-- DATA FOR THE TASK follows --

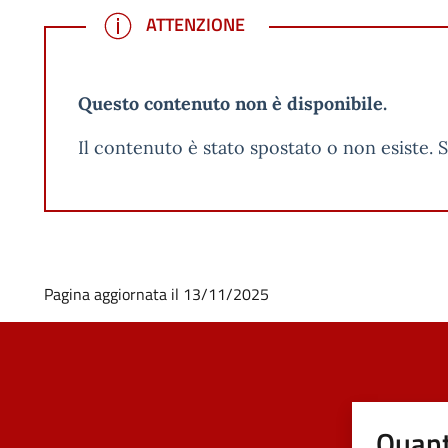
ATTENZIONE
ATTENZIONE
Questo contenuto non è disponibile.
Il contenuto è stato spostato o non esiste. S
Pagina aggiornata il 13/11/2025
Quant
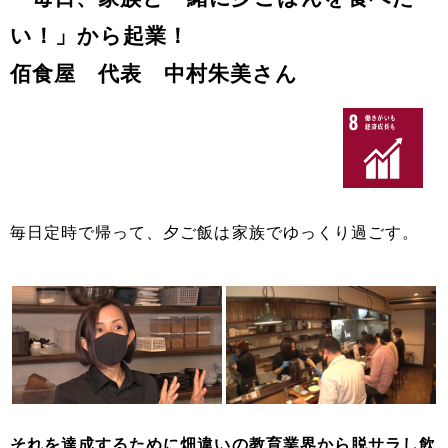
い！」から起業！
佰食屋 代表 中村朱美さん
毎日定時で帰って、夕ご飯は家族でゆっくり過ごす。
それを達成するために畑違いの教育業界から脱サラし飲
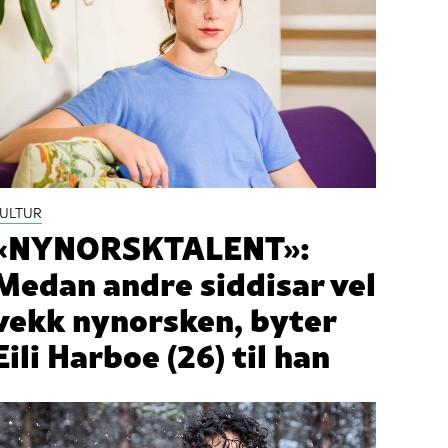
ULTUR
«NYNORSKTALENT»:
Medan andre siddisar vel
vekk nynorsken, byter
Eili Harboe (26) til han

-- DATA FOR THE TASK concluded --

EXERCISE BRIEF |
Output the full listing verbatim; pictures stay out.

EXERCISE OUTPUT |
ATTENZIONE
ATTENZIONE
Questo contenuto non è disponibile.
Il contenuto è stato spostato o non esiste. S
Pagina aggiornata il 13/11/2025
Quant
い！」から起業！
佰食屋 代表 中村朱美さん
毎日定時で帰って、夕ご飯は家族でゆっくり過ごす。
それを達成するために畑違いの教育業界から脱サラし飲
ULTUR
«NYNORSKTALENT»:
Medan andre siddisar vel
vekk nynorsken, byter
Eili Harboe (26) til han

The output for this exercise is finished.